Write the line that contains "Administrator" and each one after it, word for word, ending with the final line of the data.

*Provided data*.
━━━━━━

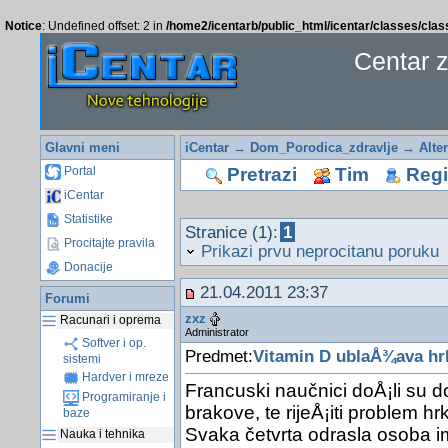
Notice
: Undefined offset: 2 in
/home2/icentarb/public_html/icentar/classes/cla
Centar 
Glavni meni
iCentar
→
Dom_Porodica_zdravlje
→
Alte
Pretrazi
Tim
Regis
Portal
iCentar
Statistike
Stranice (1):
1
Procitajte pravila
Prikazi prvu neprocitanu poruku
Donacije
21.04.2011 23:37
Forumi
zxz
Racunari i oprema
Administrator
Softver i op.
Predmet:
Vitamin D ublaÅ¾ava hr
sistemi
Hardver i mreze
Francuski naučnici doÅ¡li su d
Programiranje i
brakove, te rijeÅ¡iti problem h
baze
Svaka četvrta odrasla osoba i
Nauka i tehnika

━━━━━━

*Written response*.
Administrator
Softver i op.
Predmet:
Vitamin D ublaÅ¾ava hr
sistemi
Hardver i mreze
Francuski naučnici doÅ¡li su d
Programiranje i
brakove, te rijeÅ¡iti problem h
baze
Svaka četvrta odrasla osoba i
Nauka i tehnika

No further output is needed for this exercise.